◆ Data for analysis ◆

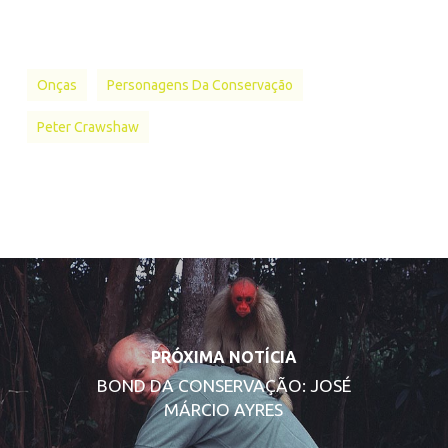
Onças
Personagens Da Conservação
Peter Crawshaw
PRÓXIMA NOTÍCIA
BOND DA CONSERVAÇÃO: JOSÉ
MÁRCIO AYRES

==

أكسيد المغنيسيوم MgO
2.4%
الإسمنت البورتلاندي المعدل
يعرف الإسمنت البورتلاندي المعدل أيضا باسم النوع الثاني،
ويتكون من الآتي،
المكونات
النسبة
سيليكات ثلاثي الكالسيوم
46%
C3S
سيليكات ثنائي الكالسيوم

◆ Task instructions ◆
Could you restate, word for word, the lines above from the one with "PRÓXIMA NOTÍCIA" to the one with "MÁRCIO AYRES", both included?

◆ Answer below ◆
PRÓXIMA NOTÍCIA
BOND DA CONSERVAÇÃO: JOSÉ
MÁRCIO AYRES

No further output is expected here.